The crunch comes when you come to speaking a language in the wild. For me, it became painfully clear on trips to Iceland than I almost completely lacked the basic, practical, and social foundations needed to operate on a day-to-day level in the foreign language. Navigating social situations – even producing the most basic of niceties and stock repsonses – felt like pulling teeth.
Yes, I could rattle on about materialism, propaganda and language learning techniques in wonderful Icelandic. But when it came to ordering a sandwich on Reykjavík’s Laugavegur, I was lost.
Swallow that pride!
The warning signs were there well in advance, of course. For instance, I would haplessly flounder after the social glue at the end of lessons. Phrases such as “have a nice week, see you soon!” got stuck in my mouth like treacle toffee. I could clumsily construct them based on grammatical rules and vocabulary. But they never sounded natural.
Now, there is no shame in recognising these lacks, however late. And this is certainly not to bash accelerated learning techniques – I still use and love them. We all learn in different ways, for different reasons. It was always a source of huge motivation to prepare speaking topics on the things I found most interesting.

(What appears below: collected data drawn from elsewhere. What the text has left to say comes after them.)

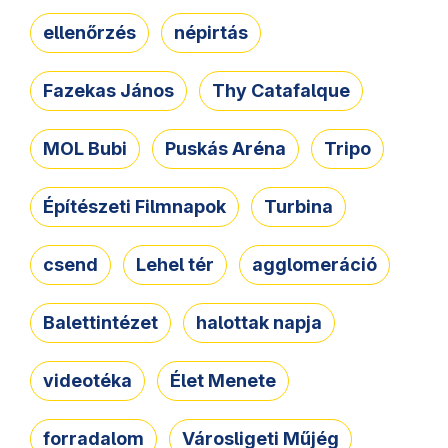
ellenőrzés
népirtás
Fazekas János
Thy Catafalque
MOL Bubi
Puskás Aréna
Tripo
Építészeti Filmnapok
Turbina
csend
Lehel tér
agglomeráció
Balettintézet
halottak napja
videotéka
Élet Menete
forradalom
Városligeti Műjég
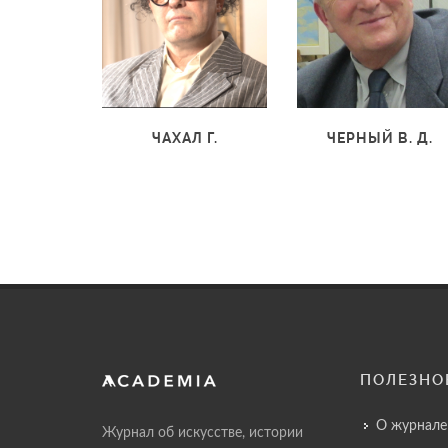
ЧЕРНЫЙ В. Д.
ЧАХАЛ Г.
ПОЛЕЗНО
О журнале
Журнал об искусстве, истории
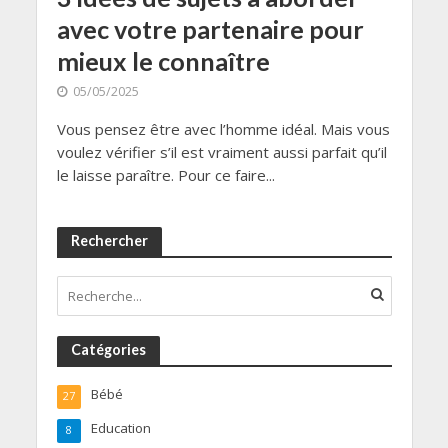
avec votre partenaire pour
mieux le connaître
05/05/2025
Vous pensez être avec l’homme idéal. Mais vous
voulez vérifier s’il est vraiment aussi parfait qu’il
le laisse paraître. Pour ce faire...
Rechercher
Catégories
Bébé
27
Education
8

But here’s the crucial lesson to take: it’s easy to assume that by learning the high-brow stuff, the everyday stuff follows automatically, almost like a side-effect. Sadly, it doesn’t quite work that way!

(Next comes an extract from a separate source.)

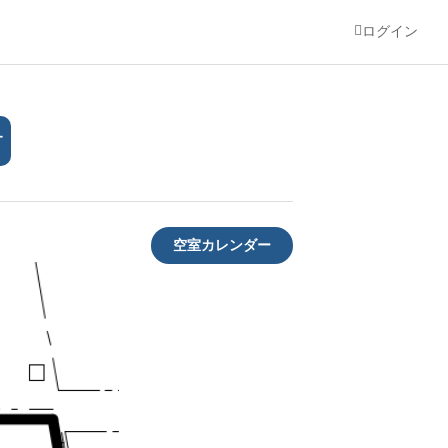
ログイン
す
空室カレンダー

Instead, it helps to view language learning as a two-tier process. You can leap straight in with advanced topic-based speaking challenges for speed learning. But, at least alongside that, there needs to be a nod to the social reality (if, that is, you are learning the language to use in a social setting some day – not the case for everyone!).
Some of the best resources for this are perhaps those that budding hyperglots might tend to dismiss as too basic. In fact, foundational primers like Teach Yourself – especially those aimed at more casual learners, like the TY “Get Started” series – are gold for training in social speaking. Yes, they can be light on grammar and more obscure vocabulary. But you do that elsewhere because you love it and seek it out! For the stuff at ground level you are liable to skip, you could do a lot worse than go back to one of these courses.
Their strength is in building social muscle memory for the language. This is the more automatic level of trigger-response in language, operating generally below the level of full consciousness. It’s also how a lot of the social interaction in our first language occurs. Just consider how unthinkingly you fire off “no problem” or “you’re welcome” when somebody thanks you. There is close to zero cogitation going on around how to form a grammatically well-formed sentence!
To this end, I’ve returned to what you might call the ‘baby chapters’ of Teach Yourself Icelandic and Colloquial Icelandic. And it constantly surprises me how much of the little stuff I had missed.
The best thing? It’s never too late to go back and learn it.
Many routes to the same destination – walk them all
Admittedly, speaking without foundations is a human flaw baked into the informal, conversational lesson approach, since it is only natural to seek meaningful chat with tutors. But perhaps we can also find time to squeeze in some ‘real world’ modelled dialogues too, like ordering a coffee or checking in at a hotel.
The crux of it all is that there are many routes to that same destination of fluent speaking, none of them mutually exclusive. Treading several different paths gives you a much more rounded feel for the language than a single one.
Diving right into a language and speaking without foundations is an exhilarating and exciting way to learn. But check out your foundations now and again, too!
2 thoughts on “Speaking without foundations (and putting it right)”
Great post yet again. Love reading your insights, thoughts and recommendations to help me in my language journey.